Third is the existence of JPEPA (Japan-Philippine Economic Partnership Agreement), which is a bilateral investment and free trade agreement between the two countries. Japanese investments which have felt the need to diversify from overexposure in a single country of investment destination now favor the Philippines.

“Where government choice or action matters.” The Philippine economy is well-positioned today compared to those of many other countries during these crisis-laden times. Its balance of payments is healthy. External remittances, earnings from business processing industries and exports have strengthened the country’s external payments position.

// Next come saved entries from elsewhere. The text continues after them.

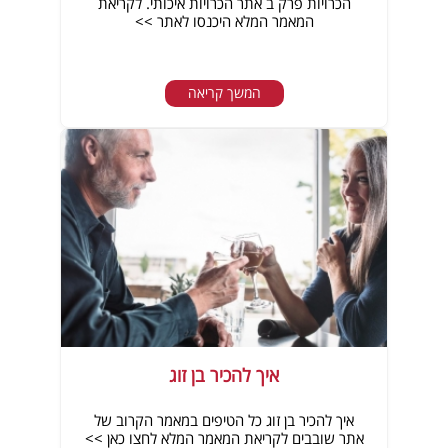
הכרויות פרק ב אתר הכרויות איכותי. לקריאת
המאמר המלא היכנסו לאתר >>
המשך קריאה
איך להכיר בן זוג
איך להכיר בן זוג כל הטיפים במאמר הקרוב של
אתר שובבים לקריאת המאמר המלא לחצו כאן >>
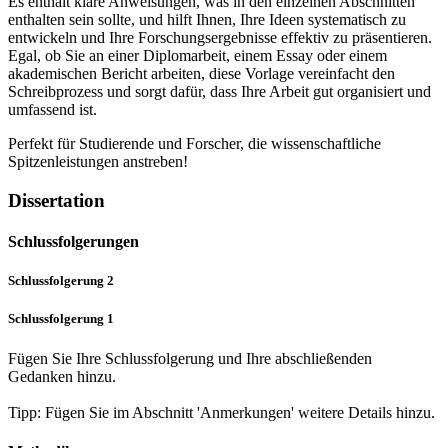
Es enthält klare Anweisungen, was in den einzelnen Abschnitten
enthalten sein sollte, und hilft Ihnen, Ihre Ideen systematisch zu
entwickeln und Ihre Forschungsergebnisse effektiv zu präsentieren.
Egal, ob Sie an einer Diplomarbeit, einem Essay oder einem
akademischen Bericht arbeiten, diese Vorlage vereinfacht den
Schreibprozess und sorgt dafür, dass Ihre Arbeit gut organisiert und
umfassend ist.
Perfekt für Studierende und Forscher, die wissenschaftliche
Spitzenleistungen anstreben!
Dissertation
Schlussfolgerungen
Schlussfolgerung 2
Schlussfolgerung 1
Fügen Sie Ihre Schlussfolgerung und Ihre abschließenden
Gedanken hinzu.
Tipp: Fügen Sie im Abschnitt 'Anmerkungen' weitere Details hinzu.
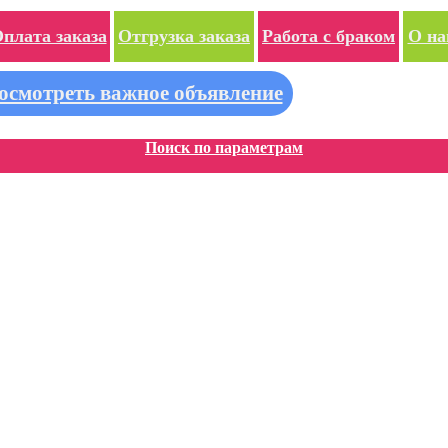
плата заказа
Отгрузка заказа
Работа с браком
О на
осмотреть важное объявление
Поиск по параметрам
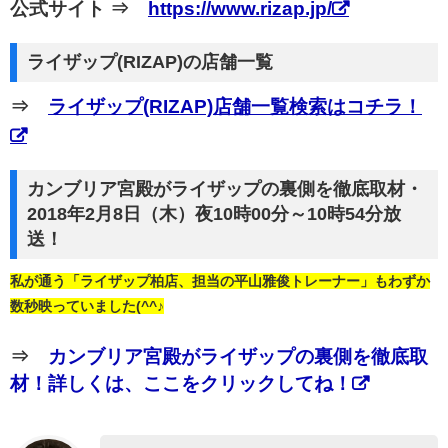
公式サイト ⇒
https://www.rizap.jp/
ライザップ(RIZAP)の店舗一覧
⇒
ライザップ(RIZAP)店舗一覧検索はコチラ！
カンブリア宮殿がライザップの裏側を徹底取材・
2018年2月8日（木）夜10時00分～10時54分放
送！
私が通う「ライザップ柏店、担当の平山雅俊トレーナー」もわずか
数秒映っていました(^^♪
⇒
カンブリア宮殿がライザップの裏側を徹底取
材！詳しくは、ここをクリックしてね！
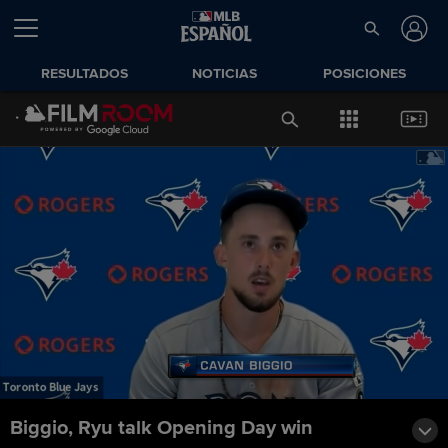
RESULTADOS
NOTICIAS
POSICIONES
Biggio, Ryu talk Opening Day win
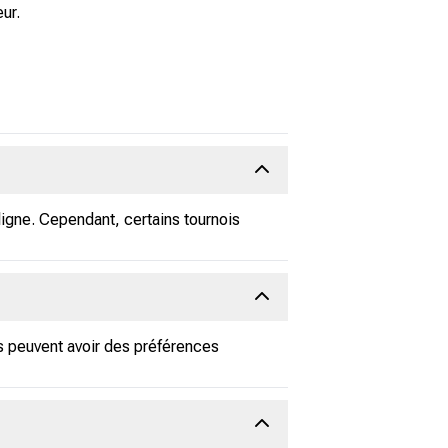
ur.
ligne. Cependant, certains tournois
rs peuvent avoir des préférences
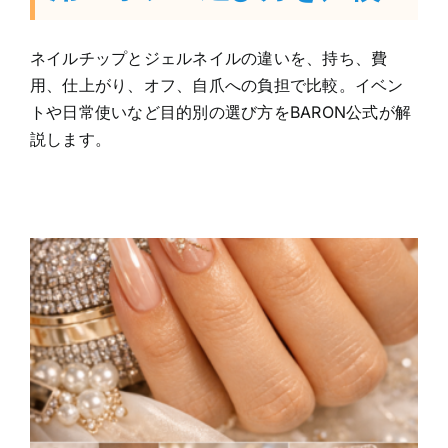
ネイルチップとジェルネイルの違いを、持ち、費
用、仕上がり、オフ、自爪への負担で比較。イベン
トや日常使いなど目的別の選び方をBARON公式が解
説します。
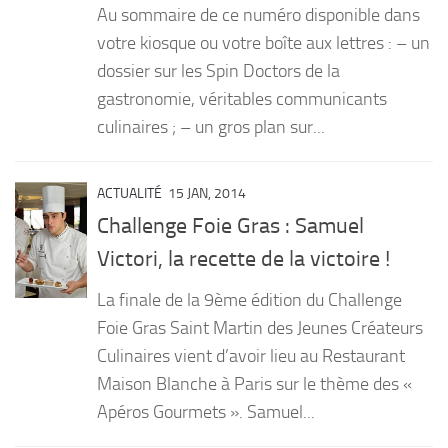
Au sommaire de ce numéro disponible dans
PRODUITS
votre kiosque ou votre boîte aux lettres : – un
dossier sur les Spin Doctors de la
RECETTES
gastronomie, véritables communicants
Entrées
culinaires ; – un gros plan sur...
Plats
Desserts
ACTUALITÉ
15 JAN, 2014
Sauces
Challenge Foie Gras : Samuel
Victori, la recette de la victoire !
La finale de la 9ème édition du Challenge
Foie Gras Saint Martin des Jeunes Créateurs
Culinaires vient d’avoir lieu au Restaurant
Maison Blanche à Paris sur le thème des «
Apéros Gourmets ». Samuel...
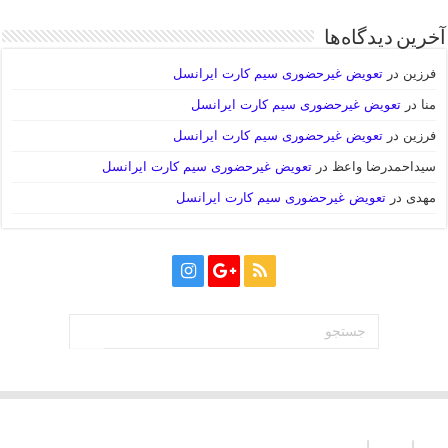
آخرین دیدگاه‌ها
فرزین
در
تعویض غیرحضوری سیم کارت ایرانسل
منا
در
تعویض غیرحضوری سیم کارت ایرانسل
فرزین
در
تعویض غیرحضوری سیم کارت ایرانسل
سیداحمدرضا واعظ
در
تعویض غیرحضوری سیم کارت ایرانسل
مهدی
در
تعویض غیرحضوری سیم کارت ایرانسل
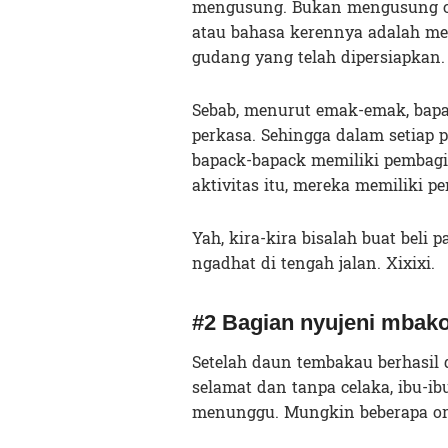
mengusung. Bukan mengusung cal
atau bahasa kerennya adalah m
gudang yang telah dipersiapkan.
Sebab, menurut emak-emak, bapa
perkasa. Sehingga dalam setiap
bapack-bapack memiliki pembagia
aktivitas itu, mereka memiliki 
Yah, kira-kira bisalah buat beli 
ngadhat di tengah jalan. Xixixi.
#2 Bagian nyujeni mbak
Setelah daun tembakau berhasi
selamat dan tanpa celaka, ibu-i
menunggu. Mungkin beberapa ora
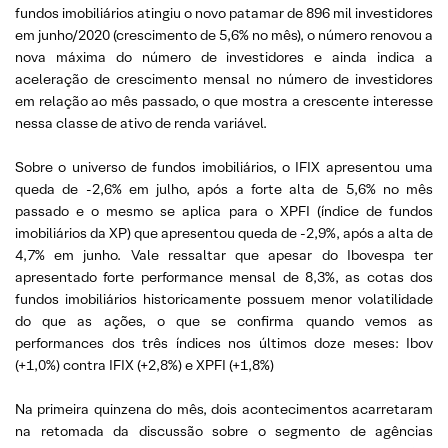
fundos imobiliários atingiu o novo patamar de 896 mil investidores
em junho/2020 (crescimento de 5,6% no mês), o número renovou a
nova máxima do número de investidores e ainda indica a
aceleração de crescimento mensal no número de investidores
em relação ao mês passado, o que mostra a crescente interesse
nessa classe de ativo de renda variável.
Sobre o universo de fundos imobiliários, o IFIX apresentou uma
queda de -2,6% em julho, após a forte alta de 5,6% no mês
passado e o mesmo se aplica para o XPFI (índice de fundos
imobiliários da XP) que apresentou queda de -2,9%, após a alta de
4,7% em junho. Vale ressaltar que apesar do Ibovespa ter
apresentado forte performance mensal de 8,3%, as cotas dos
fundos imobiliários historicamente possuem menor volatilidade
do que as ações, o que se confirma quando vemos as
performances dos três índices nos últimos doze meses: Ibov
(+1,0%) contra IFIX (+2,8%) e XPFI (+1,8%)
Na primeira quinzena do mês, dois acontecimentos acarretaram
na retomada da discussão sobre o segmento de agências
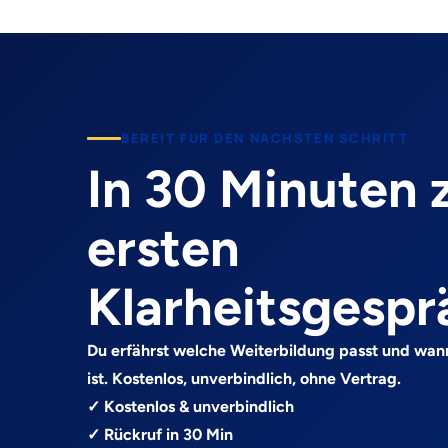
BEREIT FUR DEN NACHSTEN SCHRITT
In 30 Minuten
ersten
Klarheitsgespr
Du erfährst welche Weiterbildung passt und wan
ist. Kostenlos, unverbindlich, ohne Vertrag.
✓ Kostenlos & unverbindlich
✓ Rückruf in 30 Min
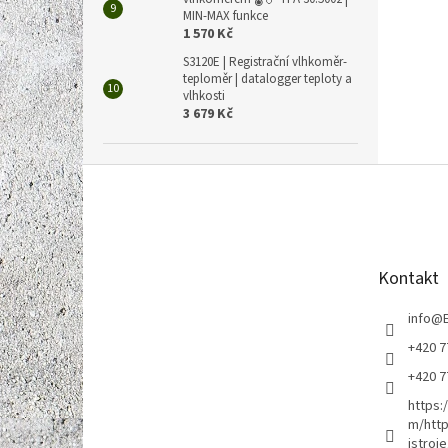
MIN-MAX funkce
1 570 Kč
S3120E | Registrační vlhkoměr-
teploměr | datalogger teploty a
vlhkosti
3 679 Kč
Z
á
p
a
t
Kontakt
í
info
@
+420 7
+420 7
https:
m/http
istroje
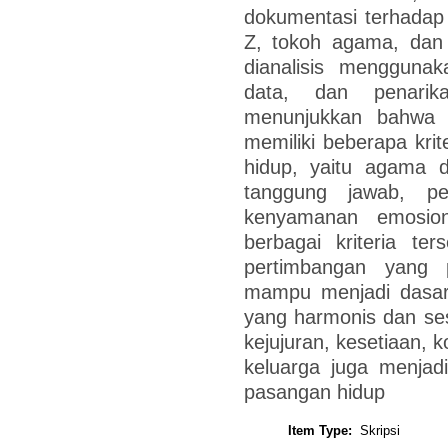
dokumentasi terhadap 
Z, tokoh agama, dan
dianalisis menggunak
data, dan penarika
menunjukkan bahwa 
memiliki beberapa kri
hidup, yaitu agama d
tanggung jawab, pe
kenyamanan emosiona
berbagai kriteria te
pertimbangan yang 
mampu menjadi dasa
yang harmonis dan sesu
kejujuran, kesetiaan, 
keluarga juga menjad
pasangan hidup
Item Type:
Skripsi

The banking system is liquid, thanks to years of reforms to strengthen the capitalization of domestic banks. The inflows of international money in fact are becoming a problem for balance of payments management because of the healthy position.

With dark clouds hovering over the Euro debt problems, the Philippines is traditionally less dependent on European trade. The country is more insulated than most countries that have large trade volumes to the countries of Europe.

Opportunities to pursue stronger economic performance are available to the government in at least three major directions.

First, the government has sufficient resources to engage in a public expenditure program that is directed at reducing its backlog in infrastructure. Through the prudent rise in budgetary resources and the backing of a healthy external payments surplus, the government has more capacity to engage in public investment expenditure. It can address the improvement of transport, ports and airport infrastructure and to deal with the problems of expansion of public utilities to improve their services.

The overall improvement in international assessment of Philippine development potentials could to provide a momentum for sustained economic growth. The government can even permanently raise the scale of economic success by pursuing deeper economic reforms in two other major directions.

The first is to enhance the investment climate especially for foreign direct investments. There are restrictions still in place that hinder the participation of foreign capital in some economic activity. I have written much on this issue that needs repeating.

The second area is in the matter of labor market policies. There are critical policy areas that need to be opened up in order to raise labor productivity and encourage more employment in productive enterprises.